MEDICAL RESEARCH COUNCIL UNIT FOR THE STUDY OF THE MOLECULAR STRUCTURE OF BIOLOGICAL SYSTEMS

The financial plights of Max Perutz and John Kendrew were overcome with the help of David Keilin, another distinguished Cambridge scientist. Keilin was a Russian-born biologist who had discovered the cytochromes and was the head of the Molteno Institute (a parasitology institute on the Downing site of the University off Free School Lane in Cambridge, set up in 1921, but incorporated into the Department of Pathology in 1987). Keilin had given Max and John bench space for their preparation of crystals. (Keilin was a very keen experimentalist and disapproved of theoreticians and, later, particularly of Crick. ‘Keep him to the bench’, he advised1.) Max told him of their financial situation and that he thought he would have to find a job in industry. Keilin, who was friendly with Sir Edward Mellanby, the Secretary (the Executive Head) of the Medical Research Council, suggested that Bragg approach Mellanby for financial support. A meeting was arranged between them in the spring of 1947 at the Athenaeum Club, Mellanby submitted a paper to the Council for a ‘preliminary run’ and to his surprise the project was immediately adopted at their meeting in October 1947, establishing in the Cavendish Laboratory the ‘Medical Research Council Unit for the Study of the Molecular Structure of Biological Systems’. The grant was for £2,550, rising to £2,650 per annum, to support Max and John and two research assistants for five years.
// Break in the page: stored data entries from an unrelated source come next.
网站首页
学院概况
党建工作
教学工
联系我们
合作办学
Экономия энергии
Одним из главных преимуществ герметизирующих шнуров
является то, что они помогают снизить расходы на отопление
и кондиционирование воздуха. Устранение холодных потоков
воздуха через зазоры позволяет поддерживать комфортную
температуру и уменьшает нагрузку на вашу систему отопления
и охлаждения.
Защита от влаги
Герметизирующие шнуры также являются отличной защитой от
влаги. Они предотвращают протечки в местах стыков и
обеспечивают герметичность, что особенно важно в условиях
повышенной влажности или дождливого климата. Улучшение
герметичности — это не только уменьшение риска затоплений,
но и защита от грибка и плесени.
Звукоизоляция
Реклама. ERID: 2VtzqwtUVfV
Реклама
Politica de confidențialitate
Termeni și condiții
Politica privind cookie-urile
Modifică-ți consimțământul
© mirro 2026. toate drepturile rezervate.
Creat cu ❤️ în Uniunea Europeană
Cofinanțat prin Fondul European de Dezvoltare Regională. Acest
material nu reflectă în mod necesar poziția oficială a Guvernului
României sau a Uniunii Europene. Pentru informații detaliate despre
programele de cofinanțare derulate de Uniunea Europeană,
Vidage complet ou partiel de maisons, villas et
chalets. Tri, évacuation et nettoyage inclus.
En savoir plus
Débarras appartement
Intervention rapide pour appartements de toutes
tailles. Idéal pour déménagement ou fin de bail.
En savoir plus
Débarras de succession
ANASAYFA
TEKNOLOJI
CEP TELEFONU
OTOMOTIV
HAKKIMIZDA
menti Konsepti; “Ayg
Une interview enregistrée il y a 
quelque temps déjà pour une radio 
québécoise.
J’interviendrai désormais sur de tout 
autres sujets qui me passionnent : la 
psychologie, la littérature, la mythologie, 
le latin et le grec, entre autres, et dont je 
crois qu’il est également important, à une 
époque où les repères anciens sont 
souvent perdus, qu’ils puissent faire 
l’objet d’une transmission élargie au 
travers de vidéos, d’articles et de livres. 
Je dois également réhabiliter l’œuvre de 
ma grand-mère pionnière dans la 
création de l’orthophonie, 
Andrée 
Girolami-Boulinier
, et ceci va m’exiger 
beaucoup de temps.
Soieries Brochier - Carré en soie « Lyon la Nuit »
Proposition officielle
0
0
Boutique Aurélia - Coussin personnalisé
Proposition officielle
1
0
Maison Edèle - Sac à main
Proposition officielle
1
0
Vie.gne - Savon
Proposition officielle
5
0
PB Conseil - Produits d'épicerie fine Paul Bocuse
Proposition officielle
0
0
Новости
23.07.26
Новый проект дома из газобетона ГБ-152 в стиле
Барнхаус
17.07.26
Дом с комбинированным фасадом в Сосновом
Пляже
No one seemed very keen on the name. The address in papers continued mainly to be ‘Cavendish Laboratory’, though Max’s paper in 1951 on the 1.5Å reflection from the α-helix gave the complete title. There was some discussion on the matter in 1953. Harold Himsworth, who had taken over from Mellanby as Secretary of the MRC in 1949, suggested ‘Bio-molecular Research Unit’. Frank Young, the head of the Biochemistry Department, thought this rather vague and suggested ‘Unit for Research on Bio-molecular Structure’, but Max had a strong dislike for ‘bio-molecular’ and suggested ‘Unit for Biological Structures’. The subject was then dropped. From 1953 to 1958, the complete earlier name tended to be used, but from 1958, the ‘MRC Unit for Molecular Biology’ became preferred. Warren Weaver’s term ‘Molecular Biology’ was adopted as a compact title, and distinct from ‘Biomolecular Structure’, the name of Astbury’s department in Leeds.2

The first research student attracted to the Unit was Hugh Huxley (1948), who began work on myoglobin but soon became more interested in muscle. His PhD supervisor was John Kendrew, who was then only one year into his own PhD. Francis Crick (1949), David Green (1953) and David Blow (1954) were all supervised by Max, with haemoglobin as their main subjects, although Francis was diverted into working on helical diffraction theory and coiled-coils and, when Jim Watson appeared in 1951, into DNA (chapter 3).

HUGH HUXLEY3

Hugh Huxley joined the Unit in 1948. As a schoolboy in Birkenhead in the 1930s, he became enthralled with the discoveries in atomic and nuclear physics and since Rutherford’s laboratory was at the forefront of this work, Cambridge became his aim, which he achieved as an undergraduate in 1941. Although his ultimate aim was to do nuclear physics research, and in his second year he was able to go directly to Part II physics, he felt the need to be more closely involved in wartime events and in 1943 joined the RAF as a radar officer. The news of the dropping of the atomic bombs on Japan had a devastating effect on his desire to do nuclear physics research. Although on his return to Cambridge in 1947 he continued with Part II physics, and gained a first in the Tripos, making him eligible for a research studentship, he wanted to be far from the wartime applications. He was attracted more towards medical research, and so, in 1948, he joined the MRC Unit as a PhD student.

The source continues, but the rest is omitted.